00:18:14.320 And here's a nice newsletter from Test Double that you can subscribe to if you'd like to receive more information on topics related to programming and software development. I've made several updates to this talk since I presented it previously.

00:18:48.480 The repository now includes a Docker container that allows you to reproduce the project easily.
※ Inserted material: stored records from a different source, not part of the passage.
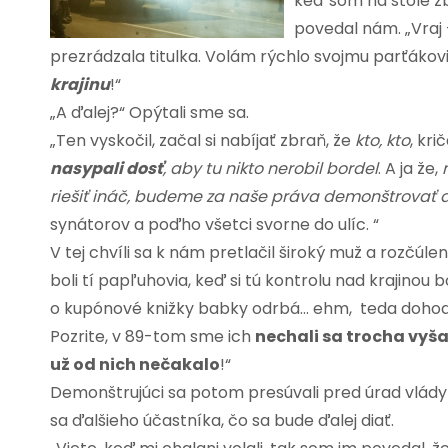
keď som na stole zb
povedal nám. „Vraj 
prezrádzala titulka. Volám rýchlo svojmu parťákovi
krajinu
!“
„A ďalej?“ Opýtali sme sa.
„Ten vyskočil, začal si nabíjať zbraň, že
kto, kto
, kri
nasypali dosť
, aby tu nikto nerobil bordel
. A ja že,
riešiť ináč, budeme za naše práva demonštrovať 
synátorov a poďho všetci svorne do ulíc. “
V tej chvíli sa k nám pretlačil široký muž a rozčúlen
boli tí papľuhovia, keď si tú kontrolu nad krajinou b
o kupónové knižky babky odrbá… ehm, teda dohody
Pozrite, v 89-tom sme ich
nechali sa trocha vyša
už od nich nečakalo
!“
Demonštrujúci sa potom presúvali pred úrad vlád
sa ďalšieho účastníka, čo sa bude ďalej diať.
Keep in mind that it is fairly large, as it is not built from scratch and comes in at several gigabytes. Nevertheless, I believe that this project is helpful and informative.

00:19:31.680 I welcome any questions now. What would you like to know?

00:19:55.360 Audience member: How many rows were in the data?

00:20:01.280 Landon: Oh, I skipped that detail. There are about 23,000 rows in the dataset.

00:20:25.360 Audience member: How did you determine that 80% of the data should be used for training and 20% for testing?

00:20:42.800 Landon: This split is generally a rule of thumb in data science. Typically, you want to use more data for training than for testing to allow the model enough exposure to diverse inputs to learn effectively.

00:21:15.360 Audience member: Why wasn't Ruby popular for machine learning?

00:21:30.640 Landon: There are two main reasons: First, many crucial libraries for machine learning were developed in Python, giving it a head start and stronger community support. Secondly, there was less focus on Ruby within the data science community which has traditionally leaned towards Python, making it less appealing for data science applications.

00:22:31.480 Audience member: Can you explain how your model makes predictions for specific dates?

00:22:50.480 Landon: The model uses the training data that includes maximum temperatures from prior days to predict future temperatures. It takes the most recent maximum temperatures and utilizes them alongside other features from previous days' records.

00:23:45.720 Landon: I appreciate your attention today. Feel free to reach out if you have any more questions!